Barry L. Arbuckle Valley Center City Attorney 106 W. Douglas, Suite 923 Wichita, Kansas 67202-3392

Dear Mr. Arbuckle:

You ask whether the Kansas Open Meetings Act (KOMA) applies when a majority of a quorum of city council members gather in a local church to jointly pray for wisdom and guidance at the later council meeting. You state that no specific council topics are discussed or debated. Although not relevant to our opinion, the local press and public are free to attend.

The KOMA only applies to gatherings that meet the KOMA’s specific definition of a “meeting”:

“As used in this act, `meeting’ means any gathering, assembly, telephone call or any other means of interactive communication by a majority of a quorum of the membership of a body or agency subject to this act for the purpose of discussing the business or affairs of the body or agency.”[1]

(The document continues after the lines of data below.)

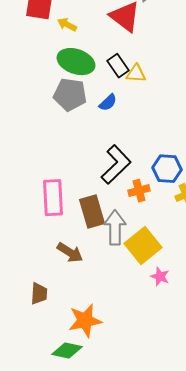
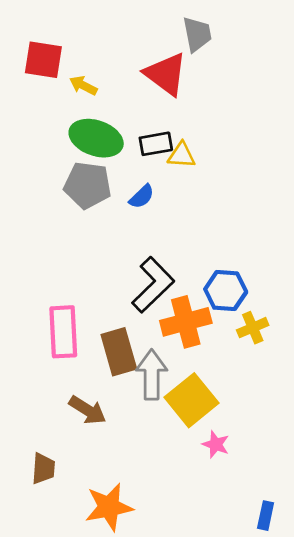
black rectangle: (118, 66) -> (156, 144), turned -65
orange cross: (139, 191) -> (186, 322), size x1.6

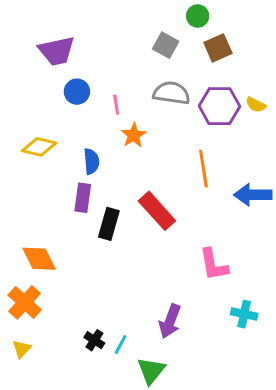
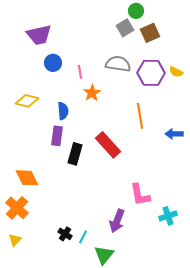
gray square: (166, 45) -> (125, 28), moved, turned 30
blue arrow: (253, 195) -> (174, 134), size x0.7
pink L-shape: (214, 265) -> (140, 195), moved
cyan cross: (244, 314) -> (168, 216), turned -30

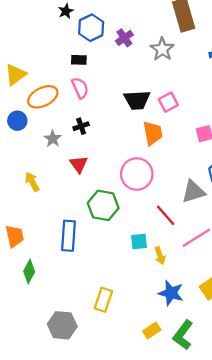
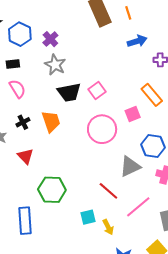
gray star: (162, 49) -> (55, 65), moved
orange trapezoid: (153, 133) -> (51, 121), moved
pink circle: (137, 174) -> (102, 129), moved

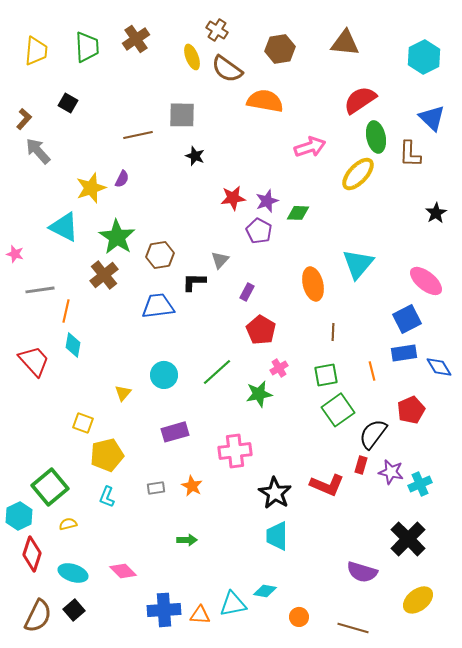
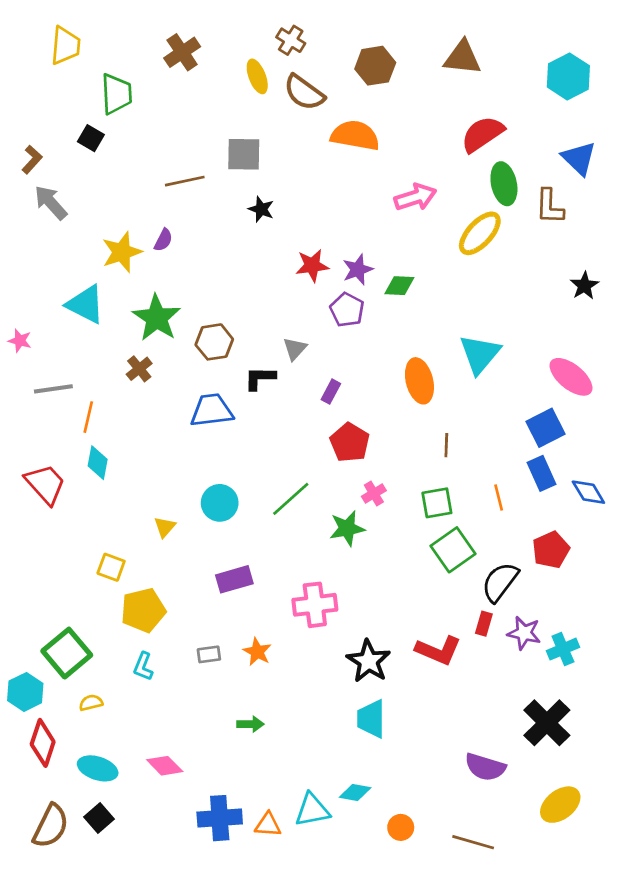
green trapezoid: (87, 47) -> (116, 94), moved
yellow trapezoid: (36, 51) -> (65, 46), moved
brown cross: (104, 275) -> (139, 369), size x0.7
blue rectangle: (404, 353) -> (541, 473), turned 75

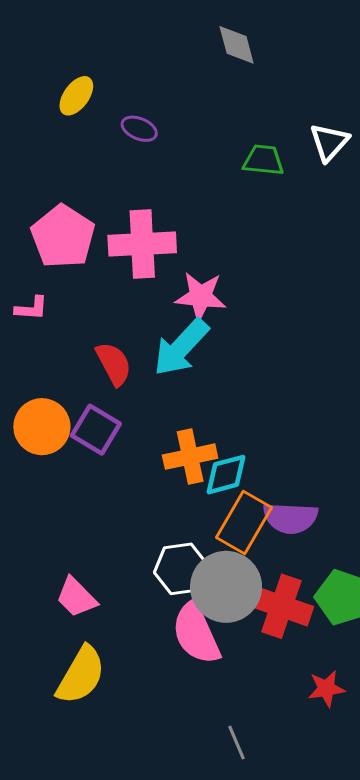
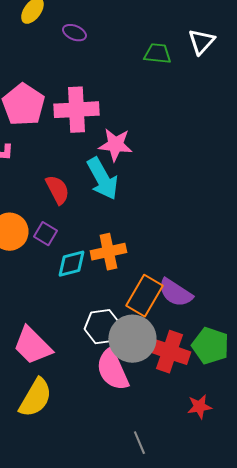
cyan arrow: (181, 347) -> (102, 179), turned -72
purple square: (96, 430) -> (45, 234), size x0.7
cyan diamond: (226, 475) -> (71, 264), moved
purple semicircle: (290, 518) -> (175, 293), turned 30
pink trapezoid: (76, 597) -> (32, 346), size x1.4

This definition presents three elements, all of which must be met before there is a meeting:

1) A gathering, assembly, etc.,

2) by a majority of a quorum, and

3) for the purpose of discussing the business and affairs of the body or agency.

The church prayer gathering you describe satisfies the first two elements, but not the third. Previously this office has opined that mere attendance as observers by a majority of a quorum of a city council at a meeting of a city administrative board does not trigger the KOMA as to the council, as long as the council members do not actually engage in discussion of city business.[2] Likewise, this office has previously opined that a majority of a quorum of the governing body of a city may attend, and participate in the discussions at, educational conferences held by the League of Kansas Municipalities, as long as the discussion is general in nature and not about specific city business.[3]

One of the most common KOMA complaints this office receives is in the nature of two of three county commissioners being observed sitting at the same table in the local Dairy Queen after a County Commission meeting. Eating ice cream together, however, is not illegal. As long as the conversation is something in the nature of the high school football team’s recent victory or whether it is too early in the spring to go crappie fishing — rather than whether the Weed Supervisor’s budget should be increased to combat an outbreak of sericea lespedeza — the KOMA is not triggered.

A prayer gathering at which the council members pray for guidance and wisdom is generally not the discussion of the specific business and affairs of the council and is therefore not subject to the KOMA.

Very truly yours,

CARLA J. STOVALL Attorney General of Kansas
Steve Phillips Assistant Attorney General

CJS:JLM:SP:jm

[1] K.S.A. 75-4317a.
[2] Attorney General Opinion No. 2000-64.
[3] Attorney General Opinion No. 82-133.